Only lines with the word "tiền" are wanted; copy each of them from the listing below.

EXERCISE DATA:
· · · · · · ·
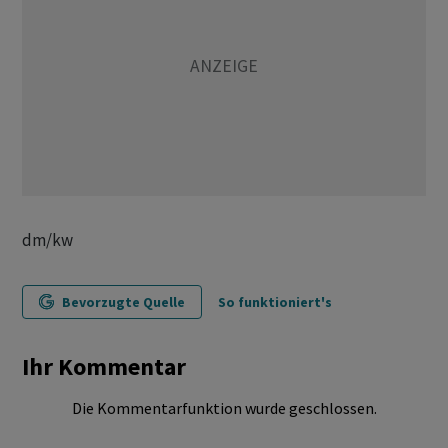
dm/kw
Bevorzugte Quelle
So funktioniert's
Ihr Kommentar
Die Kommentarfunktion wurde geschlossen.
· · · · · · ·
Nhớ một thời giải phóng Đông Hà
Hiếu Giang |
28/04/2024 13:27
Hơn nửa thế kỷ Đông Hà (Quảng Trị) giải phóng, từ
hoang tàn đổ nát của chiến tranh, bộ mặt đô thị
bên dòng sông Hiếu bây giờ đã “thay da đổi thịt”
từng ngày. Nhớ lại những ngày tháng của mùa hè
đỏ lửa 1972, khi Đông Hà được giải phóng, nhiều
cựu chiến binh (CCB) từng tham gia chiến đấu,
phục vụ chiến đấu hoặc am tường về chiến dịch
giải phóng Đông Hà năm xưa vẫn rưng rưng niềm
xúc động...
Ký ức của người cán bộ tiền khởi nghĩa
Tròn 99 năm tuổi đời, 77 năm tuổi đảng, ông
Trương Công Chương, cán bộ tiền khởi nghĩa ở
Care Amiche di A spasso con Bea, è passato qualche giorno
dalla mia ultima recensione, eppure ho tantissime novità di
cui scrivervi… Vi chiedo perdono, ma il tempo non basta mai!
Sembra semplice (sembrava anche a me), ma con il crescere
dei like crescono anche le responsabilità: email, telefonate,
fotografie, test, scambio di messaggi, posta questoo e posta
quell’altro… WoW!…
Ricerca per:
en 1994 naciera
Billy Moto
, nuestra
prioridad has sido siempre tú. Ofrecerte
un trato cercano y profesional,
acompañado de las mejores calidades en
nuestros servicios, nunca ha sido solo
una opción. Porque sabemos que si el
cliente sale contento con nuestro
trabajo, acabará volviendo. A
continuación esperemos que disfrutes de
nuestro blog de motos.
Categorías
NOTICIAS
· · · · · · ·
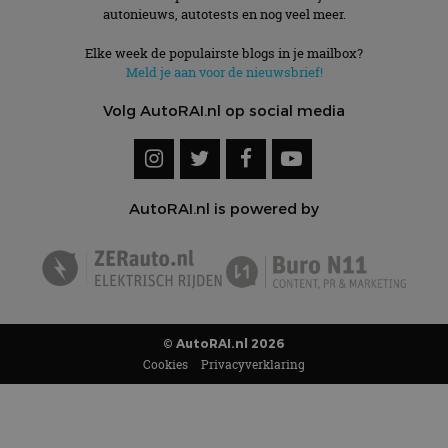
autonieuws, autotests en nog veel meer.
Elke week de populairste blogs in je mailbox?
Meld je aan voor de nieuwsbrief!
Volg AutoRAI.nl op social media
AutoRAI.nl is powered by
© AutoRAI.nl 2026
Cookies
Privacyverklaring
· · · · · · ·
ANSWER FOR THE TASK:
Ký ức của người cán bộ tiền khởi nghĩa
Trương Công Chương, cán bộ tiền khởi nghĩa ở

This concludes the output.